Un départ commercial à la mesure de l’attente

Les premiers chiffres britanniques traduisent cette pression accumulée. Environ 424 000 exemplaires sont vendus dès le premier jour, puis plus de 663 000 au cours de la première semaine. Be Here Now devient alors l’une des sorties les plus rapides de l’histoire des classements britanniques et obtient par la suite plusieurs certifications de platine.

Avec le recul, Noel Gallagher a toutefois formulé de fortes réserves sur les circonstances dans lesquelles le disque a été fabriqué. « On n’aurait jamais dû faire ce disque à ce moment-là », déclarera-t-il en revenant sur la fatigue, les drogues et la pression de l’après-Knebworth. Il estimera aussi que certaines chansons fonctionnaient mieux dans leurs versions démo.

Vingt-neuf ans après sa sortie britannique, Be Here Now raconte donc autant une méthode d’enregistrement qu’un moment précis dans le parcours d’Oasis. Des esquisses de Mustique aux couches de guitares de Ridge Farm, chaque étape accentue l’écart entre des compositions initialement plus simples et la production massive finalement retenue.

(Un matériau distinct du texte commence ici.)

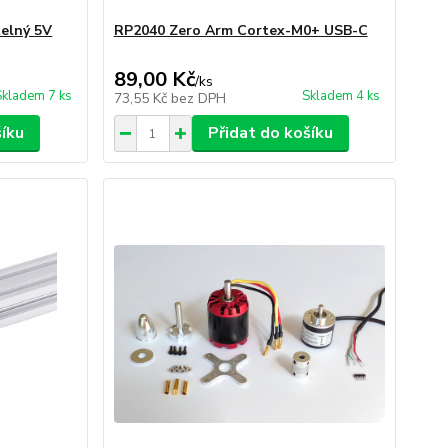
elný 5V
RP2040 Zero Arm Cortex-M0+ USB-C
89,00 Kč
/
ks
Skladem 7 ks
Skladem 4 ks
73,55 Kč
bez DPH
šíku
Přidat do košíku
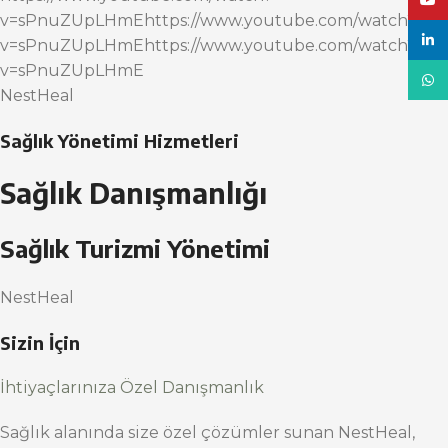
YouT
v=sPnuZUpLHmEhttps://www.youtube.com/watch?
linke
v=sPnuZUpLHmEhttps://www.youtube.com/watch?
v=sPnuZUpLHmE
What
NestHeal
Sağlık Yönetimi Hizmetleri
Sağlık Danışmanlığı
Sağlık Turizmi Yönetimi
NestHeal
Sizin İçin
İhtiyaçlarınıza Özel Danışmanlık
Sağlık alanında size özel çözümler sunan NestHeal,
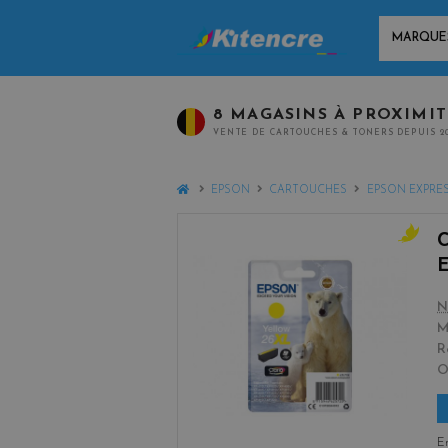
MARQUES
8 MAGASINS À PROXIMI
VENTE DE CARTOUCHES & TONERS DEPUIS 2
HOME
EPSON
CARTOUCHES
EPSON EXPRES
y
e
l
N
l
M
o
R
w
En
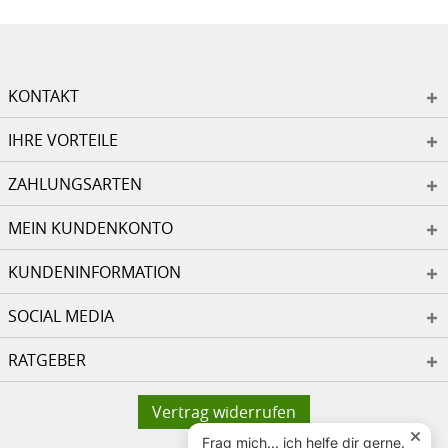
KONTAKT
IHRE VORTEILE
ZAHLUNGSARTEN
MEIN KUNDENKONTO
KUNDENINFORMATION
SOCIAL MEDIA
RATGEBER
Vertrag widerrufen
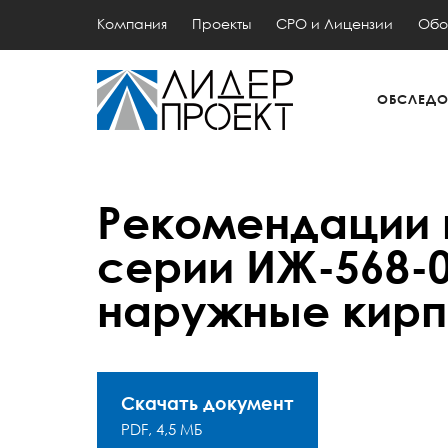
Компания
Проекты
СРО и Лицензии
Обо
ОБСЛЕДО
Рекомендации 
серии ИЖ-568-0
наружные кирп
Скачать документ
PDF, 4,5 МБ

Le déplacement forcé d’Abbey Road, l’isolement du studio, le contrôle exercé sur les arrangements et l’avancement de la date de sortie convergent vers le même constat : rien, dans la fabrication de ce troisième album, n’a réellement invité Oasis à ralentir. Le calendrier visible sur la pochette fixe le 21 août 1997 ; le disque, lui, conserve la trace d’un groupe lancé à pleine vitesse.